## WHAT YOU HAVE TO DO
Select, from the material below, each line with "nuncifarma" in it.

## RAW DATA
○ ○ ○ ○ ○ ○ ○
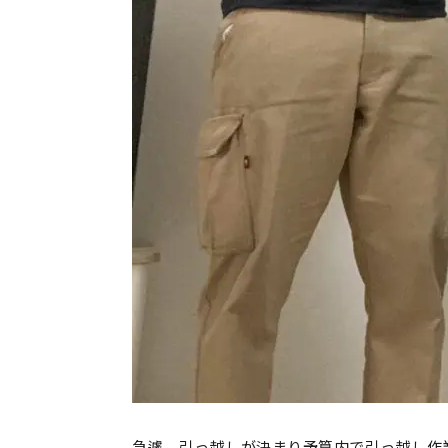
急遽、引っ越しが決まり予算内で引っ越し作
○ ○ ○ ○ ○ ○ ○
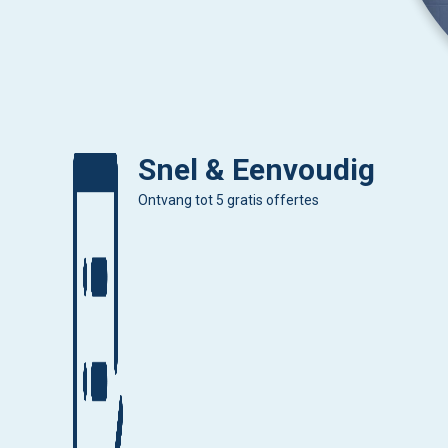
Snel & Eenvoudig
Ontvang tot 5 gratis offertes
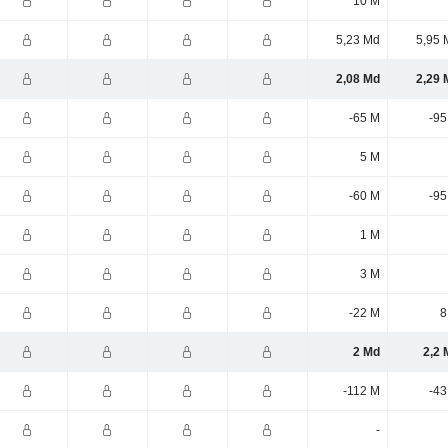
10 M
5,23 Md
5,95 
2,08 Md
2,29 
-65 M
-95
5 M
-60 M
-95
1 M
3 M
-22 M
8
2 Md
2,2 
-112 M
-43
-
○ ○ ○ ○ ○ ○ ○
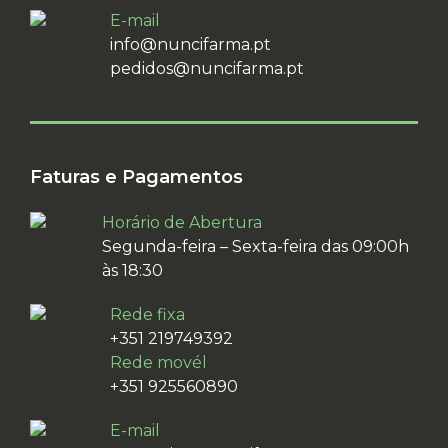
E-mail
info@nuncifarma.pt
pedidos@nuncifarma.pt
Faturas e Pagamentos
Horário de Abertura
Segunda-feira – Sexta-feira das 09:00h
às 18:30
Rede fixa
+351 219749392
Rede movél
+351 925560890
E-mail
○ ○ ○ ○ ○ ○ ○
## COMPLETED EXERCISE
info@nuncifarma.pt
pedidos@nuncifarma.pt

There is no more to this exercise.